Les univers mangas et comics font parfois de belles voire fructueuses collaborations, et tel est le cas ici où Kia Asamiya réaliser un récit en 2 parties intitulé L’Enfant des rêves : la 1ère se déroule à Gotham, la 2e à Tokyo !

Je vais commence par parler de la forme : pour un habitué du manga comme moi le format comic est très agréable à lire. Après le mangaka a un style très typé années 1990 qui a un peu vieilli (il n’a pas fait grand-chose avant les années 1990 et n’a plus fait grand-chose après les années 1990), avec des planches entièrement tramées et un charadesign qui par moment n’est pas sans rappeler celui d’Hiromu Arakawa (les personnages sont très expressifs mais pas toujours réalistes avec leurs longs nez typiques du mangaka). Par contre on sent bien que l’auteur possède la double casquette dessinateur / animateur : le découpage est très fluide, les scènes d’action sont très dynamiques tout en restant claires et lisibles, et cerise sur la gâteau toutes les doubles planches pètent la grande classe !

– Le monde n’a pas besoin de deux batmen !

Dans la 2e partie Bruce Wayne le super-milliardaire se rend à Toyko, car Batman le super-détective doit remonter la filière de l’Otaku pour mettre fin à son trafic.

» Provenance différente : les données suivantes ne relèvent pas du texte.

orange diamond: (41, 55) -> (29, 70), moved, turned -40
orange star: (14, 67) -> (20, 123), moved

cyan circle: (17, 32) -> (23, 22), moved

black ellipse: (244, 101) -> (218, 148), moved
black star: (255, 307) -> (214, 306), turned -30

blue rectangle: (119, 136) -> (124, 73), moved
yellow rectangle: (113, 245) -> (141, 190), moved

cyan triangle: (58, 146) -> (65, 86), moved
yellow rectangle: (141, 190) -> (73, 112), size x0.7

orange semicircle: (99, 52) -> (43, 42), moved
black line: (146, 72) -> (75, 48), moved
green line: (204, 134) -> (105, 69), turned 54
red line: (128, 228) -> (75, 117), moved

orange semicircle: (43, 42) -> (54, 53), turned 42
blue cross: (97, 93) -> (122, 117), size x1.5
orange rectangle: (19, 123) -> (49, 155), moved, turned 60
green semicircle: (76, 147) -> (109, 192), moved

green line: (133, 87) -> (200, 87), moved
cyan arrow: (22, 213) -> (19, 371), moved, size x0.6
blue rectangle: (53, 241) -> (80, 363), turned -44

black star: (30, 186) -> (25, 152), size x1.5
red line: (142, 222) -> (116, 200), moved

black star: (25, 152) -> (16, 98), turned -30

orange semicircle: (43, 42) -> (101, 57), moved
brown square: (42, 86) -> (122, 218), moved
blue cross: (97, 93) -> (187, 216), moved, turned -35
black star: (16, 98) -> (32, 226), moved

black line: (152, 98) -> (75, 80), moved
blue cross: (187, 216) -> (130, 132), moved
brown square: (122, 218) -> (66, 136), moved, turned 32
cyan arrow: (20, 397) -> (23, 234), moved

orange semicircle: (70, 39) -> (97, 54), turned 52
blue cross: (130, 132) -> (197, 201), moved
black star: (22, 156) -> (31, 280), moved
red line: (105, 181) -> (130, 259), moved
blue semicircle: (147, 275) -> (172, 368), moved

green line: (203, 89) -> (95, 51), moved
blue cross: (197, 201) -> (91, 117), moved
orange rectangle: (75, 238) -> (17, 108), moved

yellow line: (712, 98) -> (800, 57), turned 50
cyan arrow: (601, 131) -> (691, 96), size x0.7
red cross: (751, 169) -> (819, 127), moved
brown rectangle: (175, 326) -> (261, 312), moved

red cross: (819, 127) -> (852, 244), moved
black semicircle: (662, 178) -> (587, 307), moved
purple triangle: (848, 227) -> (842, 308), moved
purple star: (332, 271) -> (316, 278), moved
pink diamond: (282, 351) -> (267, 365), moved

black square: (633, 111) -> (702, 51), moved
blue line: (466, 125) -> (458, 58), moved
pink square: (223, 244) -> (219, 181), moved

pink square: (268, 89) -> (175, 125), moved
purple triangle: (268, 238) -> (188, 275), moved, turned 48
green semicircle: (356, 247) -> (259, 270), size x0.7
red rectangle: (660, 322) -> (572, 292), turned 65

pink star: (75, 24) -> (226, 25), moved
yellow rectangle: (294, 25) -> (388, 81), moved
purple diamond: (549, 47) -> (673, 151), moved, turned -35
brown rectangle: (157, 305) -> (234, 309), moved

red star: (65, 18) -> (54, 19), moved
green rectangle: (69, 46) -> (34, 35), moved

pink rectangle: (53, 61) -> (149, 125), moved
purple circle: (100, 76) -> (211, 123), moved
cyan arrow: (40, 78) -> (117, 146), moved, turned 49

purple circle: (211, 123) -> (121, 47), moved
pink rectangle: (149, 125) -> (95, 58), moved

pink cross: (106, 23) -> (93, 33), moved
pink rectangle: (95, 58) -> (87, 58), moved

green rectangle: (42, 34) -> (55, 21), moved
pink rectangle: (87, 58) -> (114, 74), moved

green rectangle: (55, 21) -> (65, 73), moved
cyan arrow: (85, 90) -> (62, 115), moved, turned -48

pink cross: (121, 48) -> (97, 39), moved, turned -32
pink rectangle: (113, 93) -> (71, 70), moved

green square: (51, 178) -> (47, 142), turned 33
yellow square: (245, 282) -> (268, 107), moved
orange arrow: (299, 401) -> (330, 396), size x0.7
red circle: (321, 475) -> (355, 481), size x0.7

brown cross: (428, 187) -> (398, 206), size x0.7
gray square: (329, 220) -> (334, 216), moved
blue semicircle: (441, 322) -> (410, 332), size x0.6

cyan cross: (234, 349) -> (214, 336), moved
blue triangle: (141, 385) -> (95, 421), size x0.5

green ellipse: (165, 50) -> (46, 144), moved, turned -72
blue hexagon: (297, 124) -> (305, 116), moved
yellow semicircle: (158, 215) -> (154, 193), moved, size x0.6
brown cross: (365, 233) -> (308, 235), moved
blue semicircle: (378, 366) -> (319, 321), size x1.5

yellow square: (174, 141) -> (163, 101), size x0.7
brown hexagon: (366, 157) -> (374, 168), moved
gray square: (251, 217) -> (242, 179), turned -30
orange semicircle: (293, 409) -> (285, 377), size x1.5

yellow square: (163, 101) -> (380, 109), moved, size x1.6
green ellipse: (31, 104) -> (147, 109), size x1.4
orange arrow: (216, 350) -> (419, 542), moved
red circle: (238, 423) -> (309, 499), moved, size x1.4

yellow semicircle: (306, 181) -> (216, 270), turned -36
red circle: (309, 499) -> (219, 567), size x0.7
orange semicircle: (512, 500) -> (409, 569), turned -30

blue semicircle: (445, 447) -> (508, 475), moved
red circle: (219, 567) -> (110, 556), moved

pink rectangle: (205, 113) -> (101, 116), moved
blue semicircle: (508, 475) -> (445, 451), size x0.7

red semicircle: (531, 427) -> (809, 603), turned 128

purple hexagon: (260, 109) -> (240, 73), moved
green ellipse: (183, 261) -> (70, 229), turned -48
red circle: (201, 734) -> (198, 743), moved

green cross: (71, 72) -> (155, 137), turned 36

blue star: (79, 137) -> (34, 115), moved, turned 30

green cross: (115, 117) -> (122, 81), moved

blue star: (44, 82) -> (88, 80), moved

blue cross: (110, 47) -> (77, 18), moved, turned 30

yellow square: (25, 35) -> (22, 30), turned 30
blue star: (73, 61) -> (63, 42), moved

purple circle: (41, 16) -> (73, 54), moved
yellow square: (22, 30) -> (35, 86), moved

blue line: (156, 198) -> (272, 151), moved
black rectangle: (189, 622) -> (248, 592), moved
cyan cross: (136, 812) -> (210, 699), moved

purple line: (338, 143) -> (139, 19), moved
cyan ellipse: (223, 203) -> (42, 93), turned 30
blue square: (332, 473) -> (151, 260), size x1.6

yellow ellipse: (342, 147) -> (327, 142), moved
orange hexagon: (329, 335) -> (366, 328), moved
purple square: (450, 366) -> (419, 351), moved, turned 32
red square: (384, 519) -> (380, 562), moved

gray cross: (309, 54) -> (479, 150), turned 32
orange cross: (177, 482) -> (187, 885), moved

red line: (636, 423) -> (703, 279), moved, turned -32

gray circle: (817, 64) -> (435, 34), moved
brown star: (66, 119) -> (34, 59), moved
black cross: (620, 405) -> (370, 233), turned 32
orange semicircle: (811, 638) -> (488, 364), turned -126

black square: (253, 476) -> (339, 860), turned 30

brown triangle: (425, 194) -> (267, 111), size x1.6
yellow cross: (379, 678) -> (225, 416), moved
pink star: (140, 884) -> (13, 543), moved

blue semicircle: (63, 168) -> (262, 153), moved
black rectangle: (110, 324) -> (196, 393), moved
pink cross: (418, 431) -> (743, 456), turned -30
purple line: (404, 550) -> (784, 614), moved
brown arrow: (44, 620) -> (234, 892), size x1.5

Et c’est tout naturellement que toutes les pistes mènent à Tomioka Pharmaceutics quand Yuko victime à son insu se transforme en Catwoman… Et c’est très gênant que les dialogues soient encore plus inégaux que dans la 1ère partie…
ATTENTION SPOILERS On a un antagoniste victime du système, un scientifique aussi génial qu’altruiste dont les découvertes pour l’humanité ont été enterrées au nom de la sinistre Loi du Marché, qui a basculé dans la radicalisation avec un conception toute personnelle de la morale : il veut offrir un Batman à chaque métropole du monde pour mettre fin au règne de l’injustice ! L’idée est très intéressante : l’exceptionnalité de l’héroïsme est-elle compatible avec la production en série et la société de consommation ? Sauf que dans le final tout est invalidé et on se retrouve avec un otaku fou caricature de la génération « moi, moi, moi » qui veut réaliser son rêve d’enfance à tout prix, quitte à détruire celui des autres. Il veut être comme Batman, mais cela ne lui suffit pas car ce collectionneur sociopathe veut être le vrai Batman, le seul et l’unique, quitte à tuer l’original pour cela. Je hais ces scenarii japonais dans lesquels le méchant est totalement incohérent dans ses motivations et ses ambitions ! FIN SPOILERS
Il est dur de réaliser ses rêves d’enfants, justement car l’enfant dans sa période égotique vit dans sa bulle, dans son propre univers qui prend peu ou pas le reste du monde en compte (et parfois de moins en moins).
Grandir c’est accepter les autres et sa place dans la société, encore faut-il que celle-ci en accorde une ce qui n’est pas gagné dans le monde cauchemardesque de la compétitivité à outrance qui nous explique que c’est normal que 99% des gens échouent pour qu’1% d’entre eux réussissent, et qu’il ne faut pas hésiter à abandonner voire sacrifier tout ou partie de la population pour que le système puisse continuer de se regarder béatement le nombril en psalmodiant que tout va bien…

 

Batman est trop occupé à botter les fesses des super-vilains pour s’attaquer aux racines du mal : l’injustice, l’inégalité, la précarité, la pauvreté… Car quand tu as ta place dans la société, que tu gagnes correctement ta vie et que tu manges à ta faim avec l’espoir que demain sera meilleur qu’aujourd’hui, la criminalité atteint d’elle-même son étiage. En fait toutes les statistiques montrent que le lien est mathématiques entre violence sociales et inégalités sociales, et il n’y a que les élites autoproclamées qui l’ignorent encore. Batman protège veuves et orphelins, faibles et déshérités, il serait donc temps que Bruce Wayne le fasse aussi car en tant que super-milliardaire il a  les moyens de lutter contre le naufrage du néolibéralisme.

note : 7/10

Alfaric

Parce que notre avis n’est pas le seul qui vaille, quelle note mettriez-vous à cet ouvrage ?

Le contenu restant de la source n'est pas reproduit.